August 19th, 2018

Dogs don’t belong in playgrounds


By Lethbridge Herald on May 18, 2018.


Al Beeber
Lethbridge Herald
abeeber@lethbridgeherald.com
I try every year to take the week of my birthday off. It’s usually a time when a person can get in the yard and do some spring gardening prep. I don’t tend to celebrate birthdays much since that is the day my son in grade 9 was diagnosed with Type 1 diabetes.
But I take it off anyway and last week I managed to achieve a personal first — hitting Costco three times in five days. The first was in Calgary after visiting my elderly dad, the second after a dentist appointment with Dr. Kevin Goth, whose office is right across the street from Costco in Lethbridge.

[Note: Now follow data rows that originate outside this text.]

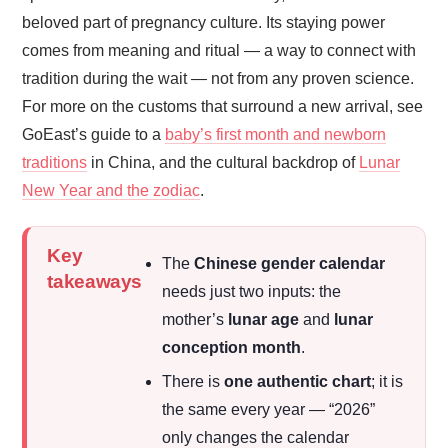
beloved part of pregnancy culture. Its staying power
comes from meaning and ritual — a way to connect with
tradition during the wait — not from any proven science.
For more on the customs that surround a new arrival, see
GoEast’s guide to a
baby’s first month and newborn
traditions
in China, and the cultural backdrop of
Lunar
New Year and the zodiac
.
Key
The
Chinese gender calendar
takeaways
needs just two inputs: the
mother’s
lunar age
and
lunar
conception month
.
There is
one authentic chart
; it is
the same every year — “2026”
only changes the calendar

That visit was probably a mistake. After four fillings, my face was frozen so badly I couldn’t even talk which I’m sure had staff wondering if I’d stopped at the adjacent liquor store first. But when I’m staring at the Costco sign while my mouth is being drilled for an hour, the temptation is too much to resist. And so was the lemon poppyseed cake which I pretended was kale, two loaves of it ending up in my cart as I slobbered and drooled through the aisles. Best “kale” I’ve ever dug a fork into.
The third stop simply happened because I was in the area and the truck just turned into the parking lot on its own. It happens sometimes, trust me. And lo and behold, there was still “kale” in the bakery section!

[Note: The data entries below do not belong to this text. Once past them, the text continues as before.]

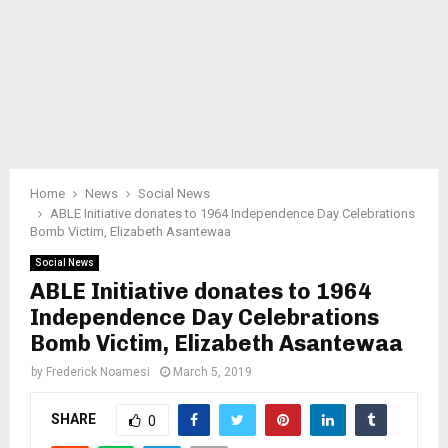
Home
News
Social News
ABLE Initiative donates to 1964 Independence Day Celebrations
Bomb Victim, Elizabeth Asantewaa
Social News
ABLE Initiative donates to 1964
Independence Day Celebrations
Bomb Victim, Elizabeth Asantewaa
by
Frederick Noamesi
March 5, 2019
SHARE
0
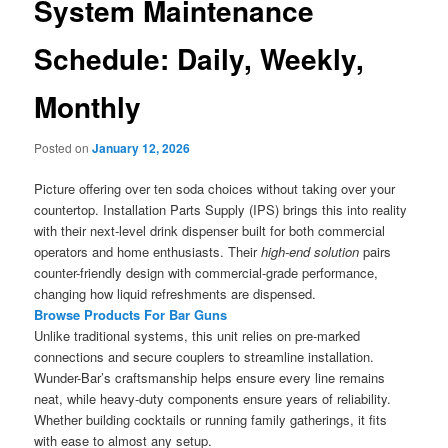
System Maintenance
Schedule: Daily, Weekly,
Monthly
Posted on
January 12, 2026
Picture offering over ten soda choices without taking over your
countertop. Installation Parts Supply (IPS) brings this into reality
with their next-level drink dispenser built for both commercial
operators and home enthusiasts. Their
high-end solution
pairs
counter-friendly design with commercial-grade performance,
changing how liquid refreshments are dispensed.
Browse Products For Bar Guns
Unlike traditional systems, this unit relies on pre-marked
connections and secure couplers to streamline installation.
Wunder-Bar’s craftsmanship helps ensure every line remains
neat, while heavy-duty components ensure years of reliability.
Whether building cocktails or running family gatherings, it fits
with ease to almost any setup.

During the week, I pretty much tuned out of the world except for satellite radio. I did breathing exercises with the dogs on the sofa two hours a day — my euphemism for napping — and of course made sure they were walked.

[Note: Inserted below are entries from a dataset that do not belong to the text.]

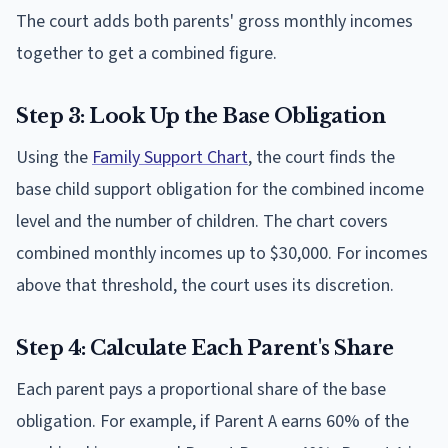
The court adds both parents' gross monthly incomes
together to get a combined figure.
Step 3: Look Up the Base Obligation
Using the
Family Support Chart
, the court finds the
base child support obligation for the combined income
level and the number of children. The chart covers
combined monthly incomes up to $30,000. For incomes
above that threshold, the court uses its discretion.
Step 4: Calculate Each Parent's Share
Each parent pays a proportional share of the base
obligation. For example, if Parent A earns 60% of the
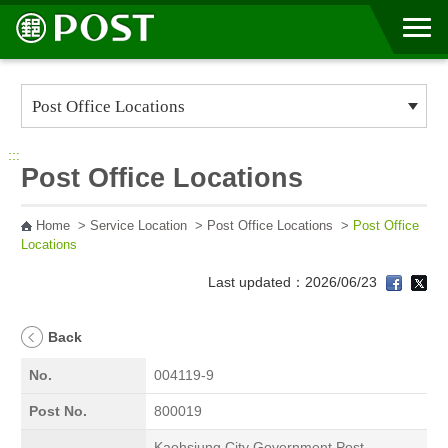
Go to Content Area
:::
Post Office Locations
Home
>
Service Location
>
Post Office Locations
>
Post Office
Locations
Last updated：2026/06/23
Back
No.
004119-9
Post No.
800019
Kaohsiung City Government Post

And that walking led me to a couple of unexpected experiences at city parks — people playing with their kids on the equipment while letting their dogs run off-leash and unsupervised. Except for dog parks, our four-legged companions need to be kept on leash, a matter I found troubling when a couple of scruffy little ankle biters looking like rats crossed with mops ran up to mine, barking and snarling while their owners tended to children on playground equipment.
The comment made by their owner that my dogs didn’t want to play was asinine. Just because people think their dogs are friendly, they can’t assume others are. My German Shepherd can be, but sometimes isn’t, and at more than 100 pounds, he’s big, strong and can be hard to restrain when he’s angry. Which is why he’s always on leash, even at Popson Park unless he’s with dogs he knows and likes.
When provoked, dogs are going to react — whether it’s to another dog being aggressive, or maybe by being startled inadvertently by a bicyclist or jogger. Dog owners have to be aware of their surroundings and focus entirely on their animals when in public. I believe any dog can be aggressive, and none should be trusted — especially at a busy city park — to wander around loose.
And who in their right mind is going to bring one to a playground? Dogs urinate and they defecate, and no matter how well an owner cleans up the mess, there is still going to be residue for kids to step on or touch. Common sense should dictate dogs don’t belong around those play structures, or on the surrounding grassy areas. But people bring them anyway, which is pure unadulterated idiocy.
It’s particularly dumb at Sunridge where signs warn park users to be wary of rattlesnakes. Unless they’re aliens with two heads and multiple eyes, parents can’t keep track of children and dogs at the same time. And they can’t reasonably expect others to accommodate their multi-tasking.
All people need to be respectful of others while enjoying city parks. That way we are all safer and everyone is happier. It should be a simple concept to grasp. Sort of like flossing daily. And I bet a lot of us ignored that for too long.